▶ What you will do
The records are set out below this line. Return exactly the lines from the one containing "cookie preferences, please" through the last, and exclude the pictures.

▶ Collected data
|---|

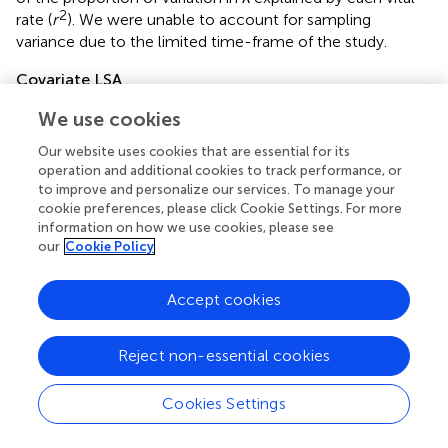
2
rate (
r
). We were unable to account for sampling
variance due to the limited time-frame of the study.
Covariate LSA
After assessing vital rate variability and its influence on λ,
We use cookies
we evaluated the influence of the covariates on λ through
their relative effect on vital rates. To estimate the strength
Our website uses cookies that are essential for its
operation and additional cookies to track performance, or
and variability of covariates on vital rates, we extended the
to improve and personalize our services. To manage your
LSAs to incorporate the effects of covariates on the vital
cookie preferences, please click Cookie Settings. For more
rates. We estimated rates of pregnancy, parturition,
information on how we use cookies, please see
neonatal, juvenile, and overwinter adult survival as a
our
Cookie Policy
function of the coefficient estimates of the covariates for
10,000 iterations, and populated the same 3 × 3 stage-
Accept cookies
structured, female-based, post-birth matrix models used
in LSAs with these predicted values (hereafter, “covariate
LSA”). For the covariate LSA, we used estimates of adult
Reject non-essential cookies
survival from the overwinter (January–May) model only,
because summer models failed to converge due to small
Cookies Settings
sample size of mortalities. We accounted for total annual
mortality by subtracting the average rate of summer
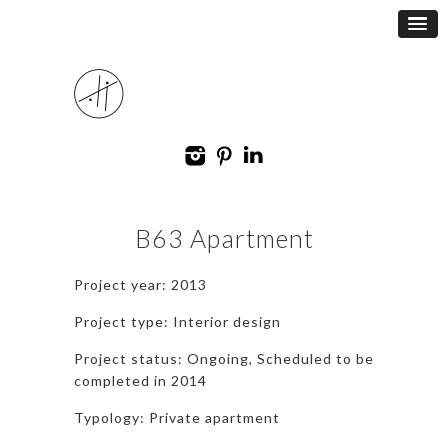
B63 Apartment
Project year: 2013
Project type: Interior design
Project status: Ongoing, Scheduled to be
completed in 2014
Typology: Private apartment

|---|

▶ Expected answer
cookie preferences, please click Cookie Settings. For more
rates. We estimated rates of pregnancy, parturition,
information on how we use cookies, please see
neonatal, juvenile, and overwinter adult survival as a
our
Cookie Policy
function of the coefficient estimates of the covariates for
10,000 iterations, and populated the same 3 × 3 stage-
Accept cookies
structured, female-based, post-birth matrix models used
in LSAs with these predicted values (hereafter, “covariate
LSA”). For the covariate LSA, we used estimates of adult
Reject non-essential cookies
survival from the overwinter (January–May) model only,
because summer models failed to converge due to small
Cookies Settings
sample size of mortalities. We accounted for total annual
mortality by subtracting the average rate of summer
B63 Apartment
Project year: 2013
Project type: Interior design
Project status: Ongoing, Scheduled to be
completed in 2014
Typology: Private apartment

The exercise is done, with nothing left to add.